━━━ INPUT MATERIAL

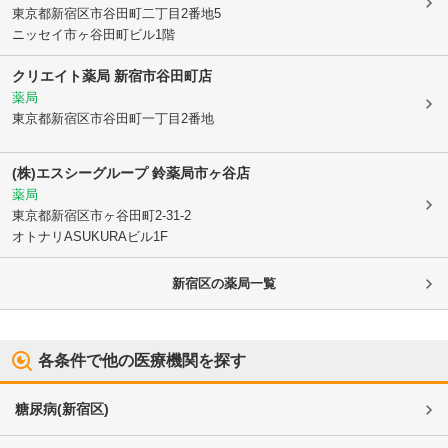
東京都新宿区
市谷田町二丁目2番地5
ニッセイ市ヶ谷田町ビル1階
クリエイト薬局 新宿市谷田町店
薬局
東京都新宿区
市谷田町一丁目2番地
(株)エスシーグループ 鈴薬局市ヶ谷店
薬局
東京都新宿区
市ヶ谷田町2-31-2
オトナリASUKURAビル1F
新宿区
の薬局一覧
各条件で他の医療機関を探す
糖尿病
(
新宿区
)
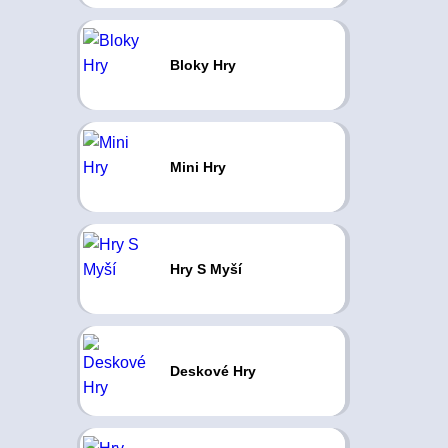
Bloky Hry
Mini Hry
Hry S Myší
Deskové Hry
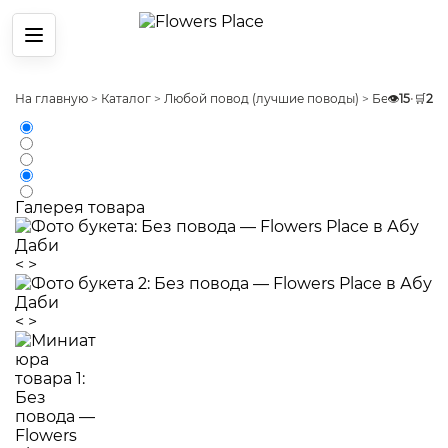
Меню
На главную
>
Каталог
>
Любой повод (лучшие поводы)
>
Без повода
👁️
15
•
🛒
2
Галерея товара
<
>
<
>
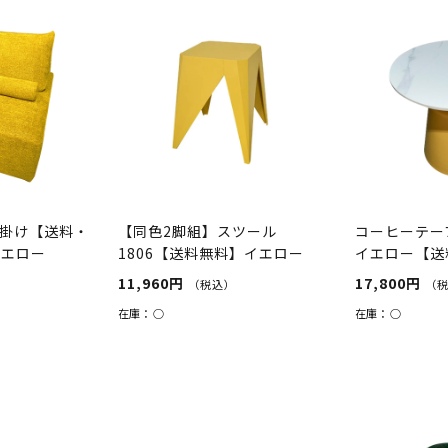
1人掛け【送料・
【同色2脚組】スツール
コーヒーテーブ
イエロー
1806【送料無料】イエロー
イエロー【送
11,960円
17,800円
（税込）
（
在庫：
○
在庫：
○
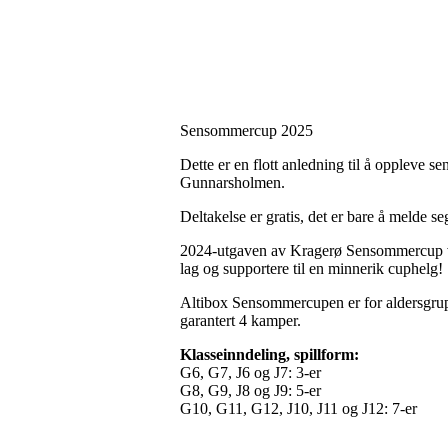
Sensommercup 2025
Dette er en flott anledning til å oppleve 
Gunnarsholmen.
Deltakelse er gratis, det er bare å melde se
2024-utgaven av Kragerø Sensommercup var 
lag og supportere til en minnerik cuphelg!
Altibox Sensommercupen er for aldersgruppe
garantert 4 kamper.
Klasseinndeling, spillform:
G6, G7, J6 og J7: 3-er
G8, G9, J8 og J9: 5-er
G10, G11, G12, J10, J11 og J12: 7-er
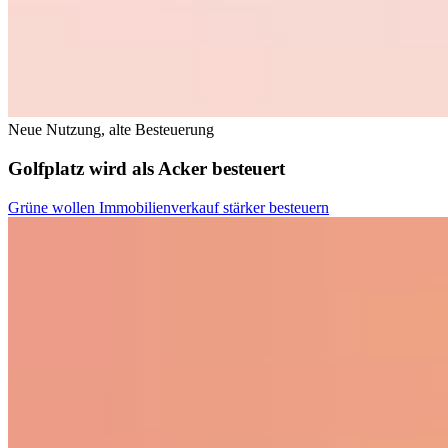
Neue Nutzung, alte Besteuerung
Golfplatz wird als Acker besteuert
Grüne wollen Immobilienverkauf stärker besteuern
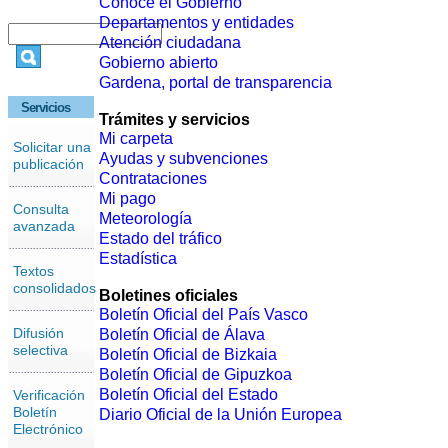
Conoce el Gobierno
Departamentos y entidades
Atención ciudadana
Gobierno abierto
Gardena, portal de transparencia
Servicios
Trámites y servicios
Mi carpeta
Solicitar una
Ayudas y subvenciones
publicación
Contrataciones
Mi pago
Consulta
Meteorología
avanzada
Estado del tráfico
Estadística
Textos
consolidados
Boletines oficiales
Boletín Oficial del País Vasco
Difusión
Boletín Oficial de Álava
selectiva
Boletín Oficial de Bizkaia
Boletín Oficial de Gipuzkoa
Boletín Oficial del Estado
Verificación
Boletín
Diario Oficial de la Unión Europea
Electrónico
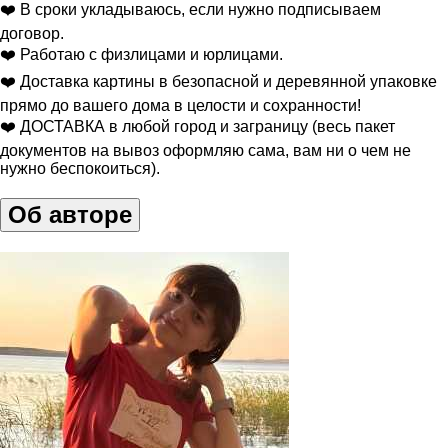
❤️ В сроки укладываюсь, если нужно подписываем
договор.
❤️ Работаю с физлицами и юрлицами.
❤️ Доставка картины в безопасной и деревянной упаковке
прямо до вашего дома в целости и сохранности!
❤️ ДОСТАВКА в любой город и заграницу (весь пакет
документов на вывоз оформляю сама, вам ни о чем не
нужно беспокоиться).
Об авторе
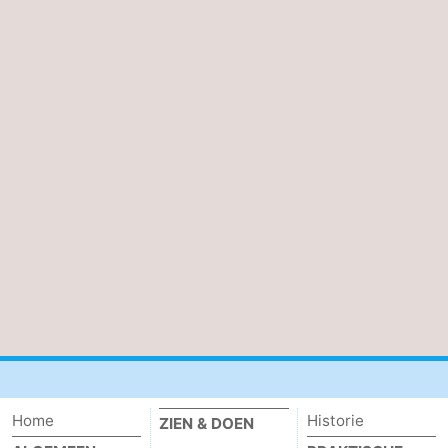
Home
Historie
ZIEN & DOEN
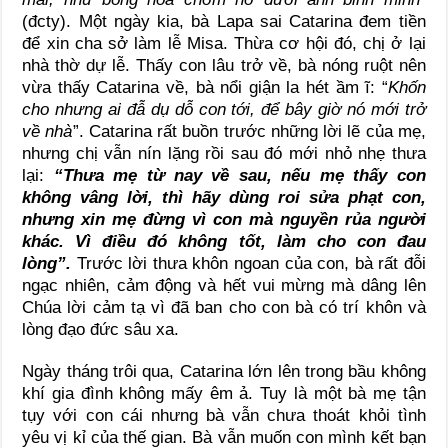
(đcty). Một ngày kia, bà Lapa sai Catarina đem tiền
để xin cha sở làm lễ Misa. Thừa cơ hội đó, chị ở lại
nhà thờ dự lễ. Thấy con lâu trở về, bà nóng ruột nên
vừa thấy Catarina về, bà nổi giận la hét ầm ĩ: “
Khốn
cho nhưng ai đẫ dụ dỗ con tới, để bây giờ nó mới trở
về nhà
”. Catarina rất buồn trước những lời lẽ của mẹ,
nhưng chị vẫn nín lặng rồi sau đó mới nhỏ nhẹ thưa
lại:
“Thưa mẹ từ nay về sau, nếu mẹ thấy con
không vâng lời, thì hãy dùng roi sửa phạt con,
nhưng xin mẹ đừng vì con mà nguyền rủa người
khác. Vì điều đó không tốt, làm cho con đau
lòng”.
Trước lời thưa khôn ngoan của con, bà rất đỗi
ngạc nhiên, cảm động và hết vui mừng mà dâng lên
Chúa lời cảm tạ vì đã ban cho con bà có trí khôn và
lòng đạo đức sâu xa.
Ngày tháng trôi qua, Catarina lớn lên trong bầu không
khí gia đình không mấy êm ả. Tuy là một bà mẹ tận
tụy với con cái nhưng bà vẫn chưa thoát khỏi tình
yêu vị kỉ của thế gian. Bà vẫn muốn con mình kết bạn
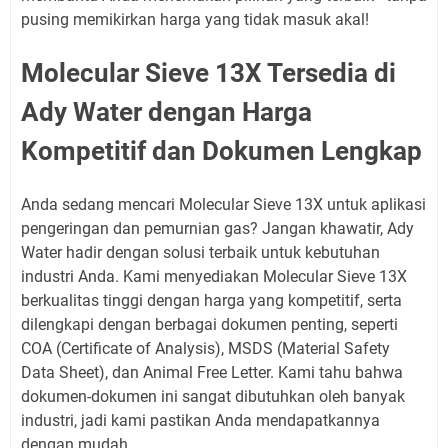
pusing memikirkan harga yang tidak masuk akal!
Molecular Sieve 13X Tersedia di
Ady Water dengan Harga
Kompetitif dan Dokumen Lengkap
Anda sedang mencari Molecular Sieve 13X untuk aplikasi
pengeringan dan pemurnian gas? Jangan khawatir, Ady
Water hadir dengan solusi terbaik untuk kebutuhan
industri Anda. Kami menyediakan Molecular Sieve 13X
berkualitas tinggi dengan harga yang kompetitif, serta
dilengkapi dengan berbagai dokumen penting, seperti
COA (Certificate of Analysis), MSDS (Material Safety
Data Sheet), dan Animal Free Letter. Kami tahu bahwa
dokumen-dokumen ini sangat dibutuhkan oleh banyak
industri, jadi kami pastikan Anda mendapatkannya
dengan mudah.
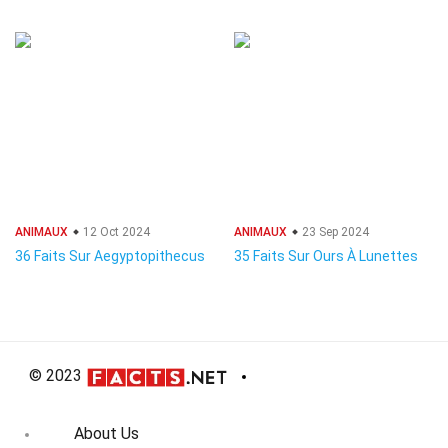
ANIMAUX
12 Oct 2024
ANIMAUX
23 Sep 2024
36 Faits Sur Aegyptopithecus
35 Faits Sur Ours À Lunettes
© 2023
About Us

━━━━━━

# [WHAT YOU HAVE TO DO]
Give the count of lines in the listing that hold "Faits", and write nothing beyond it.

# [FINISHED EXERCISE]
2